Saved data entries
━━━━━━━━━━━━━━━━━━━━━━━━━━━━━━
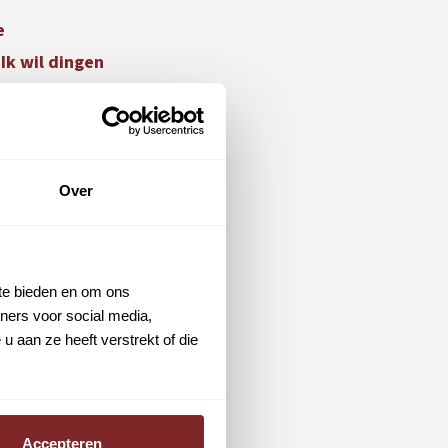
e
Ik wil dingen
eke
tegenhanger
ijkheid. Als
veel buiten en
Over
ietsen, ik kruip
 te bieden en om ons
ijn daar heel
ners voor social media,
 aan ze heeft verstrekt of die
groot rijbewijs te
js C op zak. Het
k niet meer missen.
Accepteren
━━━━━━━━━━━━━━━━━━━━━━━━━━━━━━
--- Action item ---
Transcribe all lines above exactly, skipping pictures.

--- Exercise output ---
e
Ik wil dingen
eke
tegenhanger
ijkheid. Als
veel buiten en
Over
ietsen, ik kruip
 te bieden en om ons
ijn daar heel
ners voor social media,
 aan ze heeft verstrekt of die
groot rijbewijs te
js C op zak. Het
k niet meer missen.
Accepteren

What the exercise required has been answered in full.